Ozkan E., corman M. E., NEMUTLU E., ÖZKAN S. A., KIR S.

JOURNAL OF ELECTROANALYTICAL CHEMISTRY, cilt.919, 2022 (SCI-Expanded) identifier identifier

  • Yayın Türü: Makale / Tam Makale
  • Cilt numarası: 919
  • Basım Tarihi: 2022
  • Doi Numarası: 10.1016/j.jelechem.2022.116554
  • Dergi Adı: JOURNAL OF ELECTROANALYTICAL CHEMISTRY
  • Derginin Tarandığı İndeksler: Science Citation Index Expanded (SCI-EXPANDED), Scopus, Academic Search Premier, Chemical Abstracts Core, Chimica, Compendex, INSPEC
  • Anahtar Kelimeler: Electroanalysis, Molecular imprinted polymer, N -methacryloyl, L -aspartic acid, Somatostatin, Pharmaceutical preparation, Human serum, IMMUNOHISTOCHEMICAL DETERMINATION, RECEPTOR
  • Hacettepe Üniversitesi Adresli: Evet

Özet

This study applied a new methodology to create a porous molecularly imprinted material for the highly selective and sensitive recognition of somatostatin (SOM), a growth hormone inhibitor. N-methacryloyl-L-aspartic acid (MAAsp) was synthesized and used as a functional monomer to form a molecularly imprinted polymer (MIP) by photopolymerization method on a glassy carbon electrode (GCE).

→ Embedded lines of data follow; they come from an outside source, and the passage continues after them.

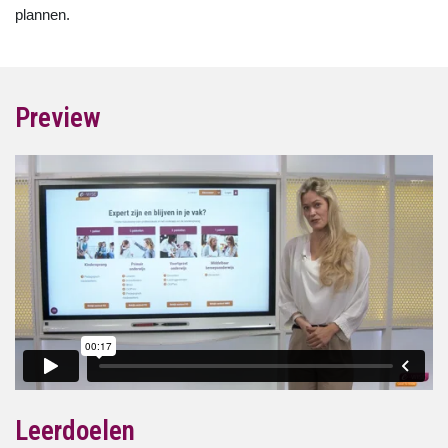
plannen.
Preview
Leerdoelen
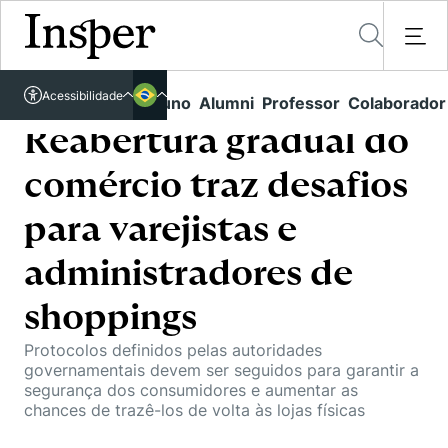
Acessível em libras
Acessibilidade
Links rápidos
Aluno
Alumni
Professor
Colaborador
Português
Cursos
Inglês
Reabertura gradual do
Quem Somos
Vestibular
comércio traz desafios
Graduação
Comunidade Transforme
O Insper
para varejistas e
Pós-Graduação
Campus
Pesquisa
administradores de
Missão
Educação Executiva
Internacional
Projetos Sociais
shoppings
Conteúdos
Pesquisa no Insper
Busca por Áreas de Conhecimento
Student Life
Lista de doadores
Protocolos definidos pelas autoridades
Centros de Conhecimento
Unidades Acadêmicas
Carreiras e Cursos
governamentais devem ser seguidos para garantir a
Núcleo de Carreiras
segurança dos consumidores e aumentar as
Cátedras
Eventos
chances de trazê-los de volta às lojas físicas
Corpo Docente
Hub de Inovação e Empreendedorismo
Gestão e Economia
Como funciona
Centro de Dados e IA
Newsletters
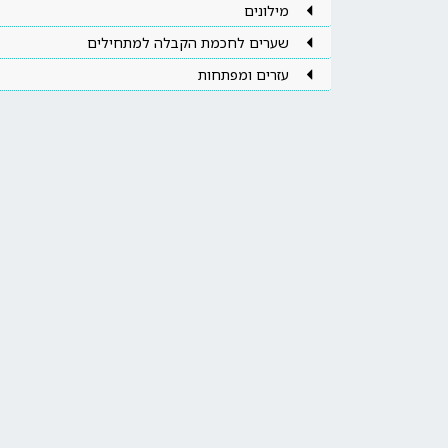
מילונים
שערים לחכמת הקבלה למתחילים
עזרים ומפתחות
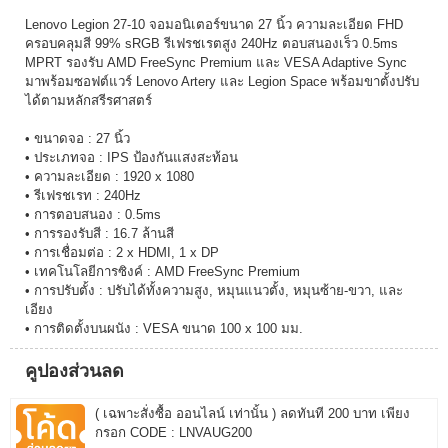
Lenovo Legion 27-10 จอมอนิเตอร์ขนาด 27 นิ้ว ความละเอียด FHD
ครอบคลุมสี 99% sRGB รีเฟรชเรตสูง 240Hz ตอบสนองเร็ว 0.5ms
MPRT รองรับ AMD FreeSync Premium และ VESA Adaptive Sync
มาพร้อมซอฟต์แวร์ Lenovo Artery และ Legion Space พร้อมขาตั้งปรับ
ได้ตามหลักสรีรศาสตร์
• ขนาดจอ : 27 นิ้ว
• ประเภทจอ : IPS ป้องกันแสงสะท้อน
• ความละเอียด : 1920 x 1080
• รีเฟรชเรท : 240Hz
• การตอบสนอง : 0.5ms
• การรองรับสี : 16.7 ล้านสี
• การเชื่อมต่อ : 2 x HDMI, 1 x DP
• เทคโนโลยีการซิงค์ : AMD FreeSync Premium
• การปรับตั้ง : ปรับได้ทั้งความสูง, หมุนแนวตั้ง, หมุนซ้าย-ขวา, และ
เอียง
• การติดตั้งบนผนัง : VESA ขนาด 100 x 100 มม.
คูปองส่วนลด
( เฉพาะสั่งซื้อ ออนไลน์ เท่านั้น ) ลดทันที 200 บาท เพียง
กรอก CODE : LNVAUG200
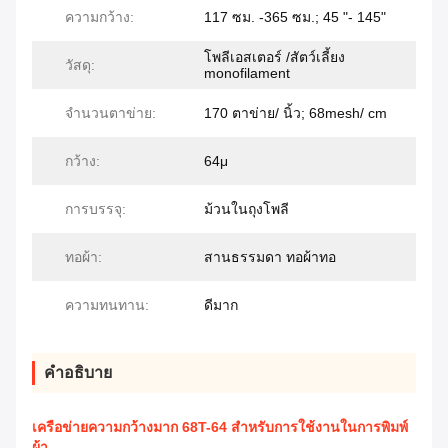
ความกว้าง:
117 ซม. -365 ซม.; 45 "- 145"
โพลีเอสเตอร์ /สัตว์เลี้ยง
วัสดุ:
monofilament
จำนวนตาข่าย:
170 ตาข่าย/ นิ้ว; 68mesh/ cm
กว้าง:
64μ
การบรรจุ:
ม้วนในถุงโพลี
ทอผ้า:
สานธรรมดา ทอผ้าทอ
ความทนทาน:
ดีมาก
คําอธิบาย
เครือข่ายความกว้างมาก 68T-64 สําหรับการใช้งานในการพิมพ์
ผ้า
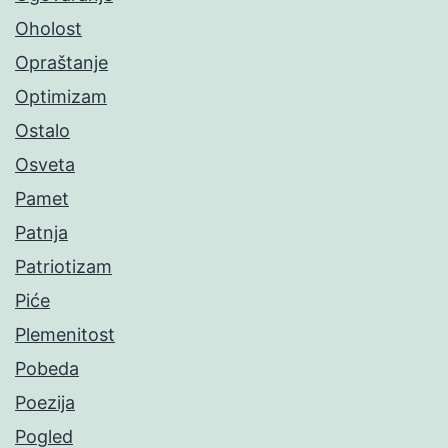
Oholost
Opraštanje
Optimizam
Ostalo
Osveta
Pamet
Patnja
Patriotizam
Piće
Plemenitost
Pobeda
Poezija
Pogled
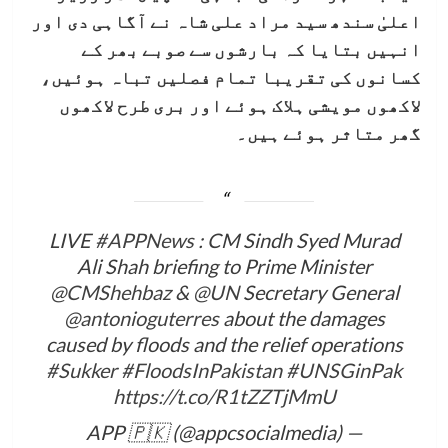
اعلیٰ سندھ سید مراد علی شاہ نے آگاہی دی اور
انہیں بتایا کہ بارشوں سے صوبے بھر کے
کسانوں کی تقریبا تمام فصلیں تباہ ہوئیں،
لاکھوں مویشی ہلاک ہوئے اور بری طرح لاکھوں
گھر متاثر ہوئے ہیں۔
LIVE
#APPNews
: CM Sindh Syed Murad
Ali Shah briefing to Prime Minister
@CMShehbaz
&
@UN
Secretary General
@antonioguterres
about the damages
caused by floods and the relief operations
#Sukker
#FloodsInPakistan
#UNSGinPak
https://t.co/R1tZZTjMmU
— APP 🇵🇰 (@appcsocialmedia)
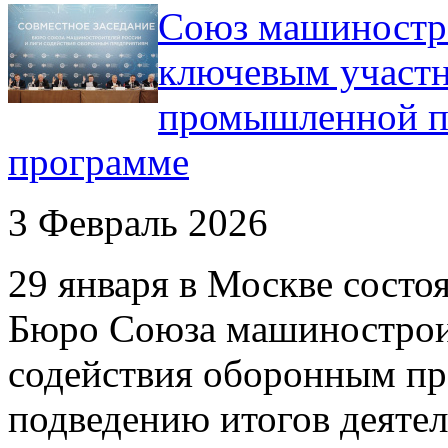
Союз машиностро
ключевым участ
промышленной по
программе
3 Февраль 2026
​29 января в Москве сост
Бюро Союза машинострои
содействия оборонным пр
подведению итогов деятел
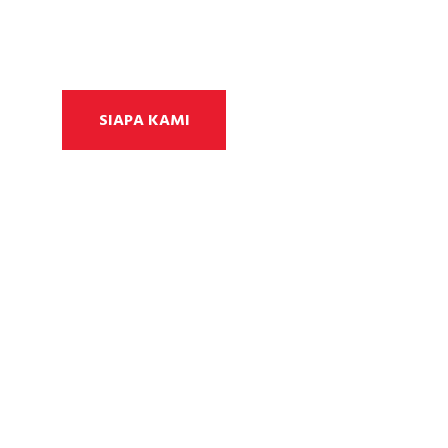
Semua Kami 
SIAPA KAMI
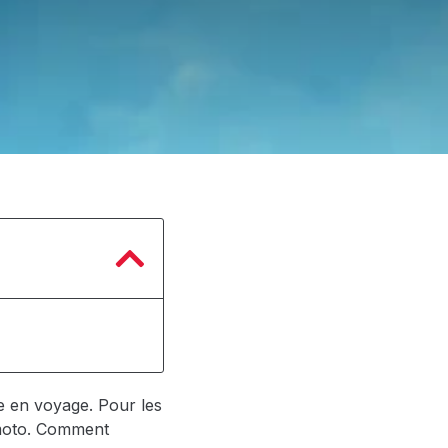
se en voyage. Pour les
-moto. Comment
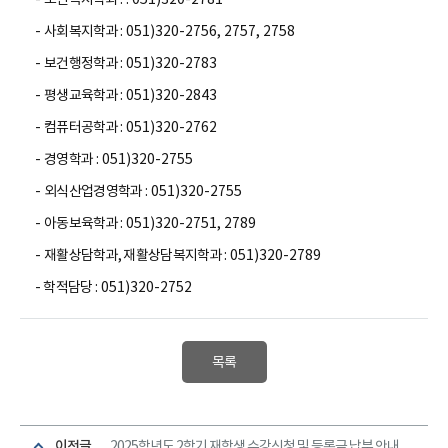
-
사회복지학과
: 051)320-2756, 2757, 2758
-
보건행정학과
: 051)320-2783
-
평생교육학과
: 051)320-2843
-
컴퓨터공학과
: 051)320-2762
-
경영학과
: 051)320-2755
-
외식산업경영학과
: 051)320-2755
-
아동보육학과
: 051)320-2751, 2789
-
재활상담학과, 재활상담복지학과
: 051)320-2789
-
학적담당
: 051)320-2752
목록
이전글
2025학년도 2학기 재학생 수강신청 및 등록금 납부 안내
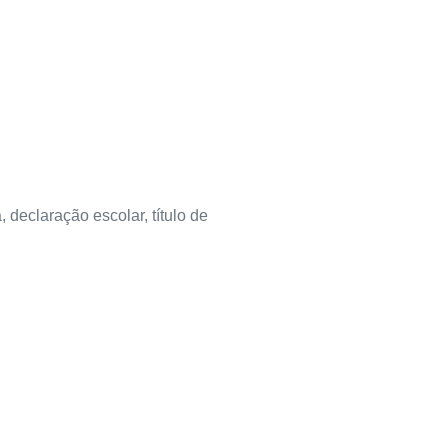
declaração escolar, título de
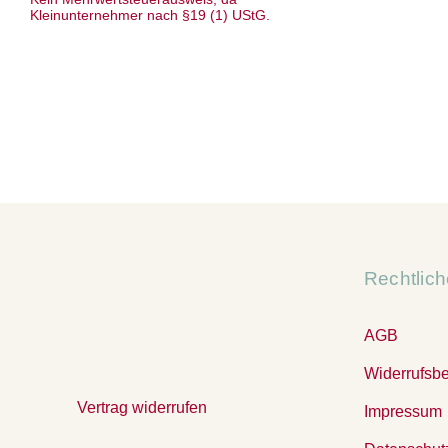
Kleinunternehmer nach §19 (1) UStG.
Rechtlic
AGB
Widerrufsb
Vertrag widerrufen
Impressum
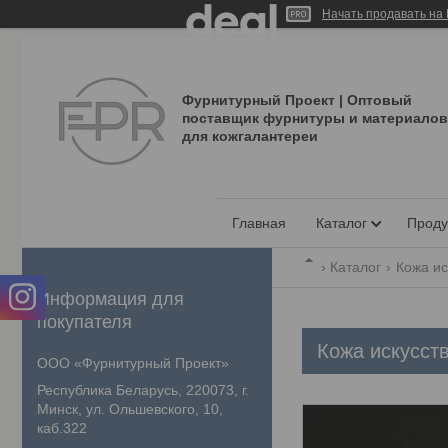
Начать продавать на 
Фурнитурный Проект | Оптовый
поставщик фурнитуры и материалов
для кожгалантереи
Главная
Каталог
Проду
Каталог
Кожа ис
Информация для
покупателя
Кожа искусст
ООО «Фурнитурный Проект»
Республика Беларусь, 220073, г.
Минск, ул. Ольшевского, 10,
каб.322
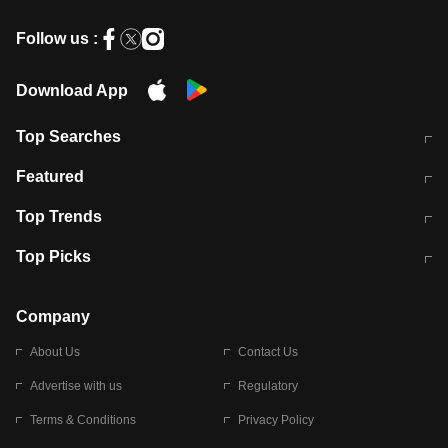
Follow us :
Download App
Top Searches
मुंबई में लगे 'जेन जी' के पोस्टर, लिखा- 'मैं
मानसून में वायरल इंफ्केशन से बचाव करेंगी ये
Featured
विद्यार्थियों के साथ हूं
होममेड़ ड्रिंक
10 अगस्त को विधानसभा का घेराव करेंगे
Pune News: प्राइवेट स्कूल में दर्दनाक
Top Trends
छात्र
हादसा
RBI का नया नियम: अब बैंकों को अपनी सभी
जम्मू-श्रीनगर नेशनल हाईवे पर आज वाहनों
Top Picks
शाखाओं में जमा पर देना होगा एकसमान ब्याज
की आवाजाही पूरी तरह ठप
अगले 14 घंटे दिल्ली-यूपी समेत इन राज्यों में
सोशल मीडिया पर वायरल हुई आईआईटी बॉम्बे
बारिश की चेतावनी
के स्टूडेंट की मार्कशीट
Company
About Us
Contact Us
Advertise with us
Regulatory
Terms & Conditions
Privacy Policy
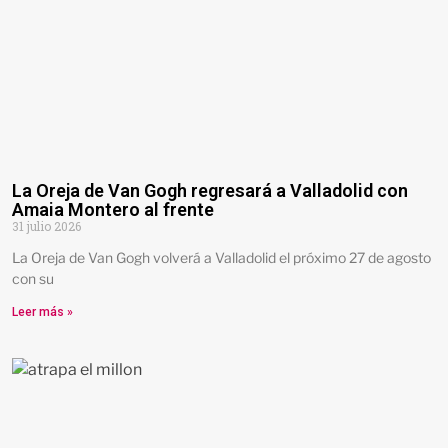
La Oreja de Van Gogh regresará a Valladolid con
Amaia Montero al frente
31 julio 2026
La Oreja de Van Gogh volverá a Valladolid el próximo 27 de agosto
con su
Leer más »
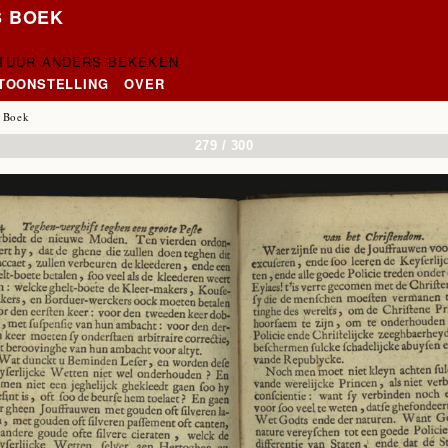
S BOEK
CTUUR ANDERS BEKEKEN
NTOONSTELLING
OVER
 Boek
279 / 300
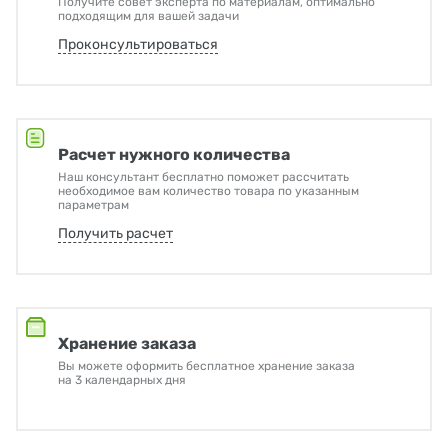
Получите совет эксперта по материалам, оптимально
подходящим для вашей задачи
Проконсультироваться
Расчет нужного количества
Наш консультант бесплатно поможет рассчитать
необходимое вам количество товара по указанным
параметрам
Получить расчет
Хранение заказа
Вы можете оформить бесплатное хранение заказа
на 3 календарных дня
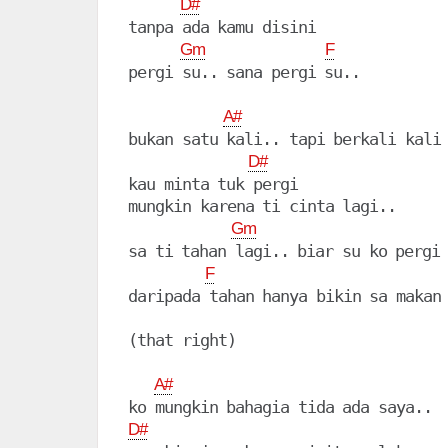
D#
tanpa ada kamu disini

Gm
F
pergi su.. sana pergi su..

A#
bukan satu kali.. tapi berkali kali

D#
kau minta tuk pergi

mungkin karena ti cinta lagi..

Gm
sa ti tahan lagi.. biar su ko pergi

F
daripada tahan hanya bikin sa makan 
(that right)

A#
D#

The MIP film was synthesized in the presence of 2-hydroxyethyl methacrylate (HEMA) and ethylene glycol dimethacrylate (EGDMA) to form P(HEMA-MAAsp)@MIP/GCE sensor. The characterization of P(HEMA-MAAsp)@MIP/GCE was investigated by Fourier Transform Infrared (FTIR) spectroscopy, Scanning Electron Microscopy (SEM), and Electrochemical Impedance Spectroscopy (EIS) techniques. Afterward, the porous P(HEMA-MAAsp)@MIP/ GCE was optimized with removal agent, removal time, and incubation time to achieve a better response for SOM. Under optimum conditions, the calibration curve of SOM on the P(HEMA-MAAsp)@MIP/GCE sensor was linear in the range of 10 fM and 100 fM. The limit of detection (LOD) and lower limit of quantification (LLOQ) were found as 0.175 fM and 0.584 fM, respectively. The analytical performance of the P(HEMAMAAsp)@MIP/GCE sensor was investigated by comparing the electrochemical reaction of MIP with nonimprinted polymer (NIP). The analytical performance of the developed sensor was proved by applying it to the pharmaceutical preparation and serum. The selectivity of the sensor was shown by examining the binding of Octreotide and Lanreotide, which are the synthetic analogs of the SOM. The developed P(HEMA-MAAsp) @MIP/GCE sensor, which is green and sustainable, exhibited high sensitivity and selectivity for SOM and is the first method reported to be used in the electroanalysis of SOM.